### What you need to do
Comb through the entries for "behind" and pull out each line that holds it.

[Saved entries]
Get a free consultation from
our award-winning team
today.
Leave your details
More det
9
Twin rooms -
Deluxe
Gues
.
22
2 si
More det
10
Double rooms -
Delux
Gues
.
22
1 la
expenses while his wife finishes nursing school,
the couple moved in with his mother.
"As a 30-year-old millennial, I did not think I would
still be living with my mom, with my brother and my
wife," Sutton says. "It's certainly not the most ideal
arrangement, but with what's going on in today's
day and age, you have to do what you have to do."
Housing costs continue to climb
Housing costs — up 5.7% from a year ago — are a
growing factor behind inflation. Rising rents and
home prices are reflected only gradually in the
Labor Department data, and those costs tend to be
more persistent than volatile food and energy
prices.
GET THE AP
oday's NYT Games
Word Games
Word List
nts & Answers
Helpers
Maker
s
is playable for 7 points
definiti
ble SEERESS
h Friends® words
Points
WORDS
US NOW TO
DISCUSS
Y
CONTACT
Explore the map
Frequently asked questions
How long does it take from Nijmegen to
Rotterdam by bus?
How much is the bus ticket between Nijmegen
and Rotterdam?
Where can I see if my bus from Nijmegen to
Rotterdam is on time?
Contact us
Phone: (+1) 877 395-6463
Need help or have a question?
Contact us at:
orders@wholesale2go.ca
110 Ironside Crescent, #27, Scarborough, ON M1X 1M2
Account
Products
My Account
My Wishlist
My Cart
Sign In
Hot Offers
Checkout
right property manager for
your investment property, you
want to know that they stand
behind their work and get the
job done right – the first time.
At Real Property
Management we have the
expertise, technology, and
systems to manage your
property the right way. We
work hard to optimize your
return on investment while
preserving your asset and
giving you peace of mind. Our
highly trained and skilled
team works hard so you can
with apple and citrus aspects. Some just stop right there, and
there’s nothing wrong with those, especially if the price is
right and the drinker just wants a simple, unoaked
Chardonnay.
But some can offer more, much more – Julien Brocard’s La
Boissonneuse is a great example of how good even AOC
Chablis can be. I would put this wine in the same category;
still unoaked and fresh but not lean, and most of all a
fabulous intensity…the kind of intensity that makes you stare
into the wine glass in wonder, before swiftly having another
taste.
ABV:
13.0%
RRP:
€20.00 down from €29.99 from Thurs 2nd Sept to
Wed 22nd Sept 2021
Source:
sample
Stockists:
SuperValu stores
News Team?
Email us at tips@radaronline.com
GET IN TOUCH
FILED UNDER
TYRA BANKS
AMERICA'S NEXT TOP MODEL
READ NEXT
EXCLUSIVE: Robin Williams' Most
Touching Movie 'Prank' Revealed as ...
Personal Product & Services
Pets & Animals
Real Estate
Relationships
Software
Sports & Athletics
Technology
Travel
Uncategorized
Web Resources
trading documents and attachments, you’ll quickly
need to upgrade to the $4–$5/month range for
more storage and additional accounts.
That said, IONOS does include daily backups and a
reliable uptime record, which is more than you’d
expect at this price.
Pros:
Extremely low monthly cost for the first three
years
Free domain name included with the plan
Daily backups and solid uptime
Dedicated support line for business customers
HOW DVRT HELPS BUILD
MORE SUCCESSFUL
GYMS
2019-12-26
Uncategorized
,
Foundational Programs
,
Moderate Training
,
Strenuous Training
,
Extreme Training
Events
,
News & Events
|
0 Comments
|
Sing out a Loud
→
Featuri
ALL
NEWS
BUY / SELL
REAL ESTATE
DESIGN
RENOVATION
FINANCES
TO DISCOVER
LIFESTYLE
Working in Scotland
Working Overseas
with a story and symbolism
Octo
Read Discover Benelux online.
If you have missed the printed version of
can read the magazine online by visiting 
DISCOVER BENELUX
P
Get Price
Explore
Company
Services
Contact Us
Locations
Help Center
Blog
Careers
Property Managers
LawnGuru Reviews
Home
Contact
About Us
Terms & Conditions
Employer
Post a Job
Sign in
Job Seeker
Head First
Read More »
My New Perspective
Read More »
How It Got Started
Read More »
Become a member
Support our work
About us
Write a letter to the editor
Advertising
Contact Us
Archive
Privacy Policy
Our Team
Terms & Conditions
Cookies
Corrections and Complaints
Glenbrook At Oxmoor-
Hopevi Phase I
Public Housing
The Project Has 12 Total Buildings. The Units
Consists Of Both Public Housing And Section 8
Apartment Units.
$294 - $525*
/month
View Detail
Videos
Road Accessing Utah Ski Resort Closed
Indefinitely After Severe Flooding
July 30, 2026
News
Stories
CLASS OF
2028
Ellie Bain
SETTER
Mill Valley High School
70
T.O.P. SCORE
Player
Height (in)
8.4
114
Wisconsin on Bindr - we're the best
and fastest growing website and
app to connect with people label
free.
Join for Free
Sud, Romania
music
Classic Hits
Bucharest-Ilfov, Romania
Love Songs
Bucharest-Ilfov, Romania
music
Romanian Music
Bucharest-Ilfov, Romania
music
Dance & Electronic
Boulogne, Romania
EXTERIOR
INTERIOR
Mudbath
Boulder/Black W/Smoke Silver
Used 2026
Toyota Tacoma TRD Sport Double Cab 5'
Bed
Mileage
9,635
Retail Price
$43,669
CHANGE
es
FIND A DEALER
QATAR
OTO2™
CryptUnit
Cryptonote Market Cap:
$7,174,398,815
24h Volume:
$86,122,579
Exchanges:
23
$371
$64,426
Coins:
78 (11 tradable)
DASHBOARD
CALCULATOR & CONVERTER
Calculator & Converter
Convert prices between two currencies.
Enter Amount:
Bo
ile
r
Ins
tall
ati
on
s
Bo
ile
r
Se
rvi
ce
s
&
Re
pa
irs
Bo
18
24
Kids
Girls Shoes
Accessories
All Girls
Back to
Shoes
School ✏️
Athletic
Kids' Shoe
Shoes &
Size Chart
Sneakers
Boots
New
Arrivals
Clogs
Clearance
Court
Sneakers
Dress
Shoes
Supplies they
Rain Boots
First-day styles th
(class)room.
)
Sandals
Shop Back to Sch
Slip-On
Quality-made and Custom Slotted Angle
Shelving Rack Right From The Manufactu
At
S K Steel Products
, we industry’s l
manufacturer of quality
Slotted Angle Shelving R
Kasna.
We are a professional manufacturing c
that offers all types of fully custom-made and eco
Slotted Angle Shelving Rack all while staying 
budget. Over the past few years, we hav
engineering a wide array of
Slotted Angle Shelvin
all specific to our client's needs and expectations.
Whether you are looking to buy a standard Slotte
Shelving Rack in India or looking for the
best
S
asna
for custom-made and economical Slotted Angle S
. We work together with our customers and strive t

### Result
growing factor behind inflation. Rising rents and
behind their work and get the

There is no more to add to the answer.